Are humans too smart? We’re very clever, but we’re way over our heads. We are never capable of foreseeing the unintended consequences of our techno-bumbling. A couple years ago, Craig Dilworth spent four days camping in my living room. His meme is the Vicious Circle Principle. He wrote Too Smart For Our Own Good — The Ecological Predicament of Humankind.
Hi Erik! Greetings from Eugene! I agree that hunting certainly played a significant role in the extinctions. Martin took that notion to the extreme, but his hypothesis was based on minimal compelling evidence — with regard to North America. Paleontology seems to be about 98% theory and 2% evidence. We have found a few hundred pieces to a billion piece puzzle.
<< One of his mentors at Santa Barbara is the leading geologist proponent of that hypothesis, which eclipsed the overkill hypothesis for a while, but now seems to be declining. >>
This is about the Pleistocene extinctions?

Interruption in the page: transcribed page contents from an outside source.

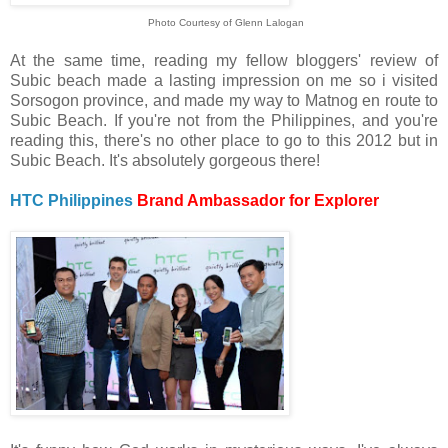
Photo Courtesy of Glenn Lalogan
At the same time, reading my fellow bloggers' review of
Subic beach made a lasting impression on me so i visited
Sorsogon province, and made my way to Matnog en route to
Subic Beach. If you're not from the Philippines, and you're
reading this, there's no other place to go to this 2012 but in
Subic Beach. It's absolutely gorgeous there!
HTC Philippines
Brand Ambassador for Explorer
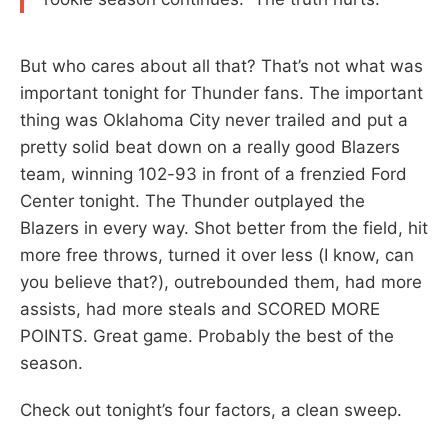
But who cares about all that? That’s not what was
important tonight for Thunder fans. The important
thing was Oklahoma City never trailed and put a
pretty solid beat down on a really good Blazers
team, winning 102-93 in front of a frenzied Ford
Center tonight. The Thunder outplayed the
Blazers in every way. Shot better from the field, hit
more free throws, turned it over less (I know, can
you believe that?), outrebounded them, had more
assists, had more steals and SCORED MORE
POINTS. Great game. Probably the best of the
season.
Check out tonight’s four factors, a clean sweep.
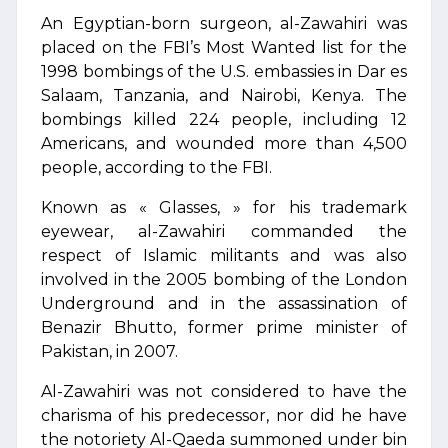
An Egyptian-born surgeon, al-Zawahiri was
placed on the FBI’s Most Wanted list for the
1998 bombings of the U.S. embassies in Dar es
Salaam, Tanzania, and Nairobi, Kenya. The
bombings killed 224 people, including 12
Americans, and wounded more than 4,500
people, according to the FBI.
Known as « Glasses, » for his trademark
eyewear, al-Zawahiri commanded the
respect of Islamic militants and was also
involved in the 2005 bombing of the London
Underground and in the assassination of
Benazir Bhutto, former prime minister of
Pakistan, in 2007.
Al-Zawahiri was not considered to have the
charisma of his predecessor, nor did he have
the notoriety Al-Qaeda summoned under bin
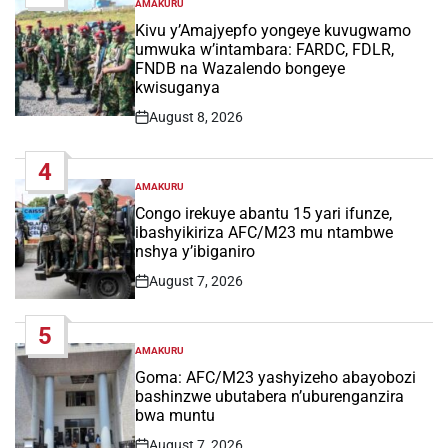
AMAKURU
POSTED
IN
Kivu y’Amajyepfo yongeye kuvugwamo
umwuka w’intambara: FARDC, FDLR,
FNDB na Wazalendo bongeye
kwisuganya
August 8, 2026
Post
Date
4
AMAKURU
POSTED
IN
Congo irekuye abantu 15 yari ifunze,
ibashyikiriza AFC/M23 mu ntambwe
nshya y’ibiganiro
August 7, 2026
Post
Date
5
AMAKURU
POSTED
IN
Goma: AFC/M23 yashyizeho abayobozi
bashinzwe ubutabera n’uburenganzira
bwa muntu
August 7, 2026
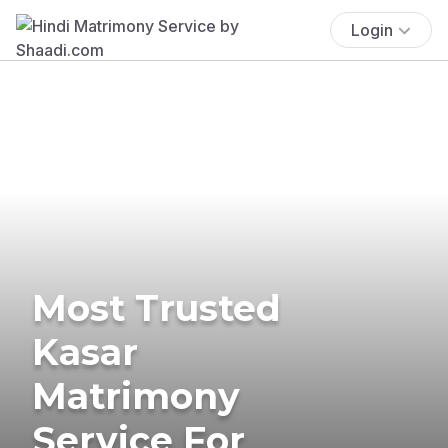
Login
Most Trusted
Kasar
Matrimony
Service For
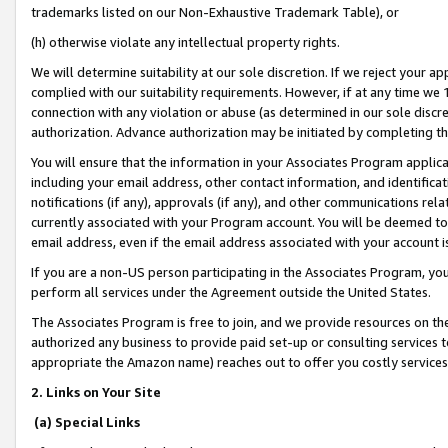
trademarks listed on our Non-Exhaustive Trademark Table), or
(h) otherwise violate any intellectual property rights.
We will determine suitability at our sole discretion. If we reject your 
complied with our suitability requirements. However, if at any time we 1
connection with any violation or abuse (as determined in our sole disc
authorization. Advance authorization may be initiated by completing t
You will ensure that the information in your Associates Program applic
including your email address, other contact information, and identifica
notifications (if any), approvals (if any), and other communications re
currently associated with your Program account. You will be deemed to 
email address, even if the email address associated with your account i
If you are a non-US person participating in the Associates Program, you
perform all services under the Agreement outside the United States.
The Associates Program is free to join, and we provide resources on th
authorized any business to provide paid set-up or consulting services t
appropriate the Amazon name) reaches out to offer you costly services
2. Links on Your Site
(a) Special Links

It would be nice to restore the missing megafauna relatives. I don’t think that there would be much support for reintroducing powerful carnivores… or elephants. “They trampled my garden!!!” We have been educated to be self-centered ecological pinheads.
Ward gave me a few puzzle pieces I was missing, but he didn’t have a lot to say about most other megafauna extinctions.

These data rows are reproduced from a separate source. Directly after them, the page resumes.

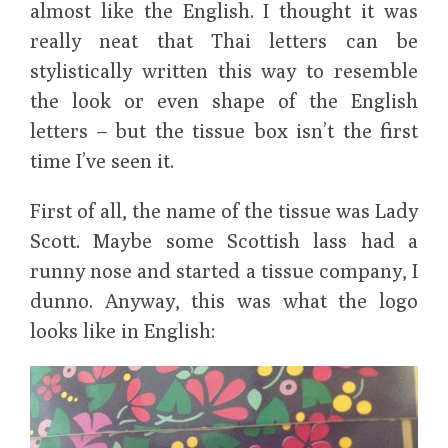
almost like the English. I thought it was
really neat that Thai letters can be
stylistically written this way to resemble
the look or even shape of the English
letters – but the tissue box isn’t the first
time I’ve seen it.
First of all, the name of the tissue was Lady
Scott. Maybe some Scottish lass had a
runny nose and started a tissue company, I
dunno. Anyway, this was what the logo
looks like in English:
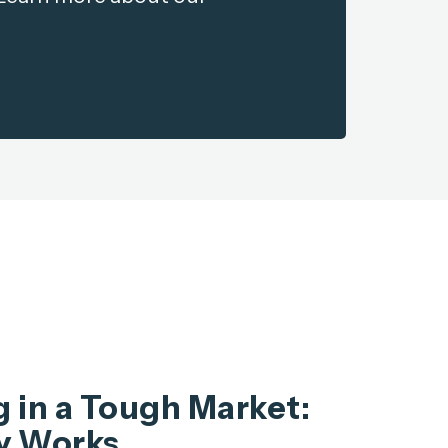
 in a Tough Market:
y Works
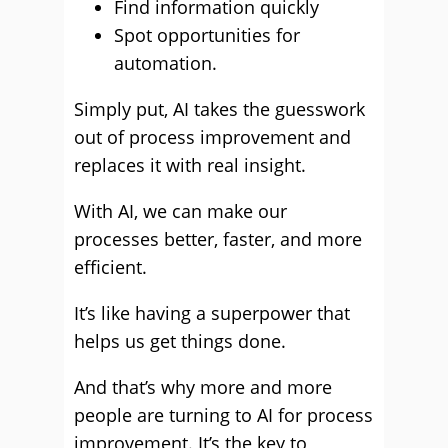
Find information quickly
Spot opportunities for
automation.
Simply put, AI takes the guesswork
out of process improvement and
replaces it with real insight.
With AI, we can make our
processes better, faster, and more
efficient.
It’s like having a superpower that
helps us get things done.
And that’s why more and more
people are turning to AI for process
improvement. It’s the key to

<< … more than 400 generations coexisted with grizzly and wolf and left nature in as good or better shape than they found it, a rare thing among humans. >>
Interesting. They found tundra, and left it with boreal forest.
All the best, Rick
Hi Rick,
You're right about paleontology, but what a fun science. The fossil record is amazing and beautiful, and leads to deeper religious feeling and truth than any religion in my book, if religion is thought of as reverence, or connection to the primary. It shows our deep connection with everything.

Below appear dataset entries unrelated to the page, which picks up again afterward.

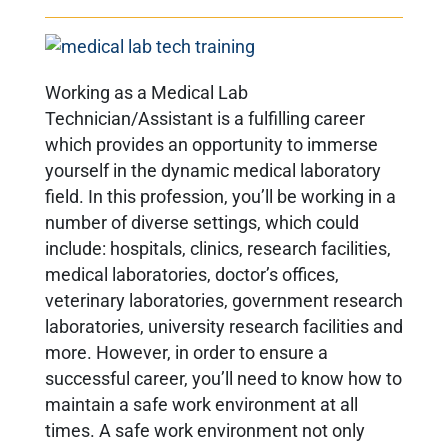
Working as a Medical Lab
Technician/Assistant is a fulfilling career
which provides an opportunity to immerse
yourself in the dynamic medical laboratory
field. In this profession, you’ll be working in a
number of diverse settings, which could
include: hospitals, clinics, research facilities,
medical laboratories, doctor’s offices,
veterinary laboratories, government research
laboratories, university research facilities and
more. However, in order to ensure a
successful career, you’ll need to know how to
maintain a safe work environment at all
times. A safe work environment not only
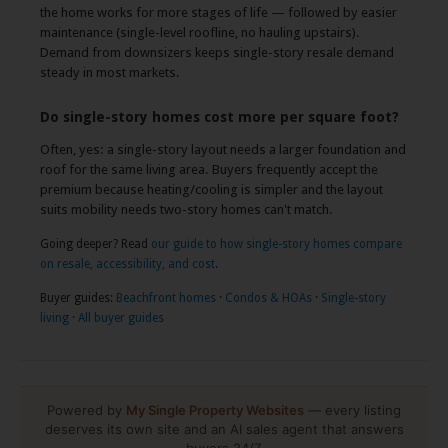
the home works for more stages of life — followed by easier
maintenance (single-level roofline, no hauling upstairs).
Demand from downsizers keeps single-story resale demand
steady in most markets.
Do single-story homes cost more per square foot?
Often, yes: a single-story layout needs a larger foundation and
roof for the same living area. Buyers frequently accept the
premium because heating/cooling is simpler and the layout
suits mobility needs two-story homes can't match.
Going deeper? Read
our guide to how single-story homes compare
on resale, accessibility, and cost
.
Buyer guides:
Beachfront homes
·
Condos & HOAs
·
Single-story
living
·
All buyer guides
Powered by
My Single Property Websites
— every listing
deserves its own site and an AI sales agent that answers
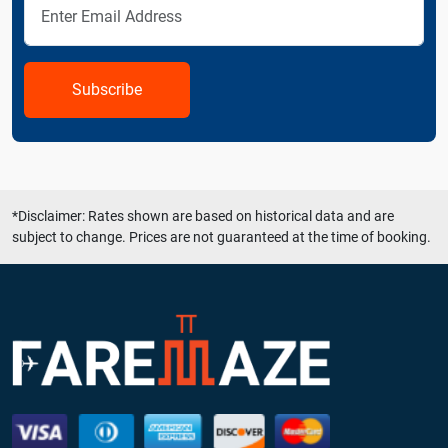
Subscribe
*Disclaimer: Rates shown are based on historical data and are
subject to change. Prices are not guaranteed at the time of booking.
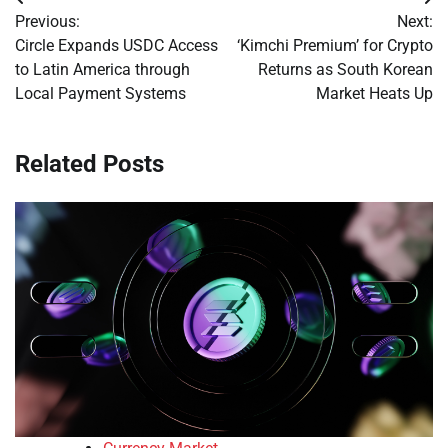
Post
Previous:
Next:
navigation
Circle Expands USDC Access
‘Kimchi Premium’ for Crypto
to Latin America through
Returns as South Korean
Local Payment Systems
Market Heats Up
Related Posts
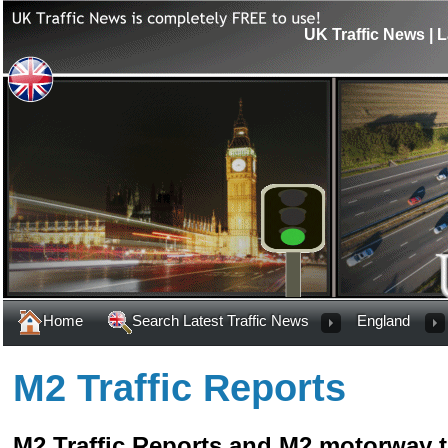
UK Traffic News | L
Home
Search Latest Traffic News
England
M2 Traffic Reports
M2 Traffic Reports and M2 motorway t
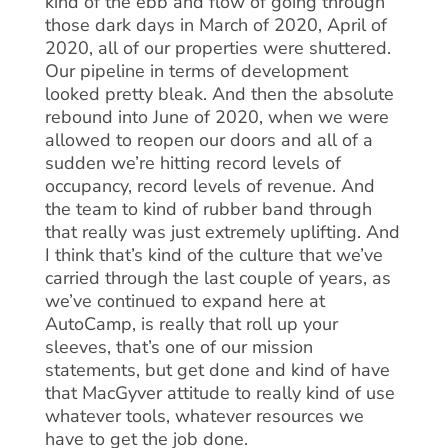
kind of the ebb and flow of going through
those dark days in March of 2020, April of
2020, all of our properties were shuttered.
Our pipeline in terms of development
looked pretty bleak. And then the absolute
rebound into June of 2020, when we were
allowed to reopen our doors and all of a
sudden we’re hitting record levels of
occupancy, record levels of revenue. And
the team to kind of rubber band through
that really was just extremely uplifting. And
I think that’s kind of the culture that we’ve
carried through the last couple of years, as
we’ve continued to expand here at
AutoCamp, is really that roll up your
sleeves, that’s one of our mission
statements, but get done and kind of have
that MacGyver attitude to really kind of use
whatever tools, whatever resources we
have to get the job done.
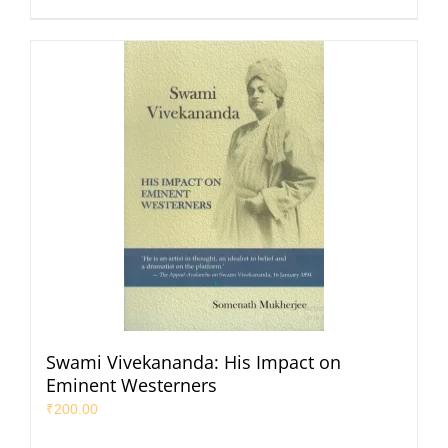
Swami Vivekananda: His Impact on
Eminent Westerners
₹
200.00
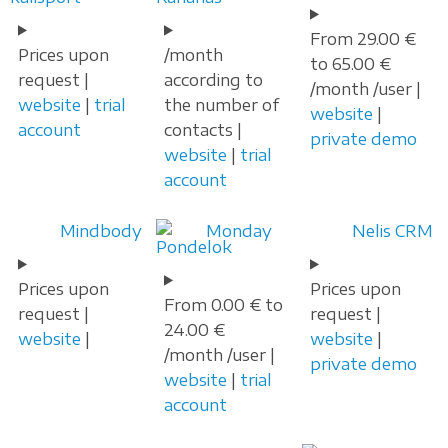
From 29.00 €
Prices upon
/month
to 65.00 €
request |
according to
/month /user |
website
|
trial
the number of
website
|
account
contacts |
private demo
website
|
trial
account
Mindbody
Monday
Nelis CRM
Prices upon
Prices upon
From 0.00 € to
request |
request |
24.00 €
website
|
website
|
/month /user |
private demo
website
|
trial
account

Yes, the bolete hypothesis is thought by many to be the cause of pleistocene extinctions. See wiki: https://en.wikipedia.org/wiki/Younger_Dryas_impact_hypothesis.
There's lot's of support for restoring the wolf and grizzly and they are recovering in many places, so why not the cheetah in the parts of the pronghorn range where there would be least fighting about it? They are why the pronghorn are so fast; they belong here.
For the 400 generations, I was referring to the Willamette Valley for the folks of Penutian/Kalapuyan derivation, which we think had a continuous culture here for 9k years. They didn't find tundra and leave boreal forest. They found oak savanna and prairie and left oak savanna and prairie. We think the prairie grasslands developed with minimal or no human impact sometime from 7-10k ago during the peak of the Holocene warming, when it was much warmer than now.
Best,
erik
Hi Erik!
I like rock hunting too. I spent nine years in Upper Michigan’s copper country. Paleontology sounds challenging — lots of cat fights and hair pulling. That would get tiring for non-egomaniacs. But yes, the perception of deep time puts reality in a very different perspective than a 20th century perspective.
Ah! Yes, I remember reading about the bolete hypothesis. So, do you have an opinion on why bison, pronghorns, elk, and moose made it, and horses and other megafauna did not?
<< There's lot's of support for restoring the wolf and grizzly >>
OK! No elephants. What about horse predators? I reviewed George Monbiot’s book, Feral, about rewilding in Europe.
<< For the 400 generations, I was referring to the Willamette Valley >>
OK.
The library is about to close. The Eugene library has Ward’s mammoth book.